This morning I tweaked a recipe and I wasn’t even cooking. I was reading Twitter (as I do every morning after reading The New York Times, Google Reader, and checking Facebook) and I saw my friend Elise Tweet about her beet hummus. I clicked to the recipe (see here) and then I Tweeted to her: “Have you considered adding horseradish to your beet hummus? I wonder if that’d work?” She Tweeted back: “love the idea of adding horseradish to the beet hummus. yummmmmmm.” That’s what’s known as a Tweet tweak and it’s just one example of the many tweaks I’ve been tweaking, lately, in my newfound life as a recipe tweaker.
This tweak streak started a few weeks ago when Craig and I threw a little party for our February birthdays and, being the person that I am, I bought way too many lemons and limes. When the party was over, I used the lemons to make lemon sherbet and the limes? What would I do with those limes? I decided to make a favorite cake–The Barefoot Contessa’s lemon cake (recipe here)–and to substitute the limes for the lemons. And thus was born the Leftover Lime Cake:
Everyone who ate it ooohed and ahhhed and asked for the recipe. “It’s not a recipe,” I explained, “it’s a tweak.” They looked at me blankly. Such is the life of a recipe tweaker.
The next tweak I tweaked was an idea I got after reading your comments on my Heaven & Hell Cauliflower Pasta post. Brenda, a commenter, asked: “The fennel seeds are used whole? Not ground? Not toasted?”

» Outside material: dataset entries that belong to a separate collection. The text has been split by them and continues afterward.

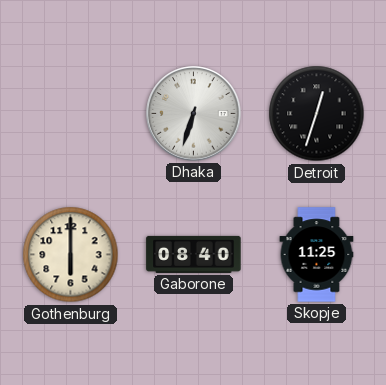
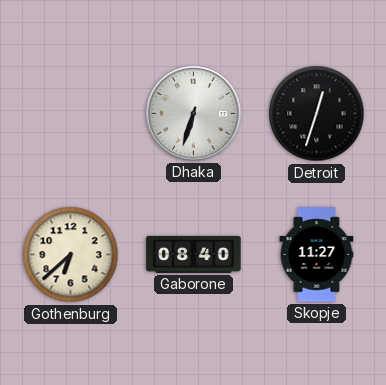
Gothenburg: 6:00 -> 6:38
Skopje: 11:25 -> 11:27
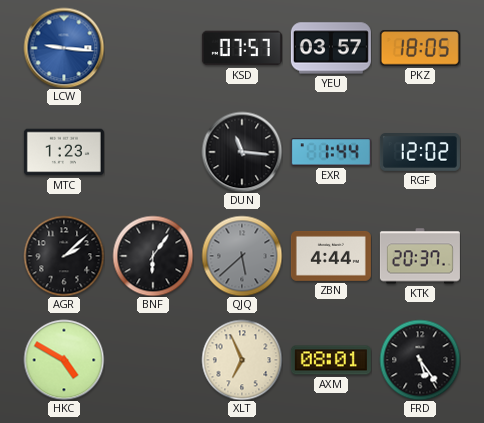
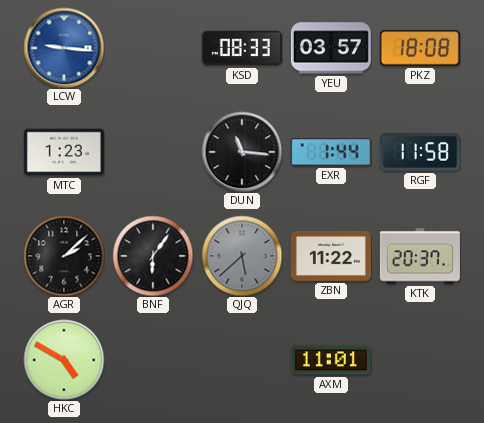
KSD: 07:57 -> 08:33
PKZ: 18:05 -> 18:08
RGF: 12:02 -> 11:58
ZBN: 4:44 -> 11:22
XLT: 6:56 -> none
AXM: 08:01 -> 11:01
FRD: 5:24 -> none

Well, yes, Brenda they’re normally used whole. It’s not like I even came up with that, it’s in the original Zuni Cafe recipe, but your comment got me thinking. What if I did toast the fennel seeds first? And what if I then ground them up in a coffee grinder?
Behold the best Heaven & Hell Cauliflower Pasta I’ve ever made:
As always happens when you toast and grind a spice, the fennel flavor here was much more pronounced. I also took it easier on the salt this time around after some of you complained that the dish was too salty (a strange complaint, I think, since–besides the anchovies–you’re always in control of how much salt you add. It’s not like I gave salt amounts!) But still, I’d always been too un-Bloomberglike in my salting of that particular dish, so this time I took it easy. And Craig said: “This is the best version of this you’ve ever done.”
Take a bow, recipe tweaker.
Not all of my tweaks, however, have proved successful. Sometimes what I define as a “tweak” is really just me being lazy. I was excited to make the scallops in Thomas Keller’s “Ad Hoc at Home.” I followed his instructions to brine them in salt water:
But, when it came time to cook them, I ignored his instruction to use clarified butter (which would take a little time to make) and, instead, “tweaked” the recipe with olive oil as the new fat. The resulting scallops–which were supposed to be golden brown and crusty–were sad, soggy, unseared specimens (you can see them at the top of this post).
But all wasn’t lost. I “tweaked” the recipe so instead of serving them with whatever it is Thomas Keller wants you to serve them with, I served them on a bed of cabbage cooked with bacon and wine (a recipe I learned from Rebecca Charles when we made our fish musical. Recipe here.)
So even a bad tweak has a silver tweak lining. And that’s the point, isn’t it? The beginner cook cooks nervously, makes mistakes and follows a recipe like it’s the written word of God. The intermediate cook might make a change here or there, but does so cautiously. It’s only when you make big, bold changes–swapping limes for lemons, grinding and toasting your spices, ignoring the Mighty Keller–that you can call yourself a real cook. AKA: a recipe tweaker.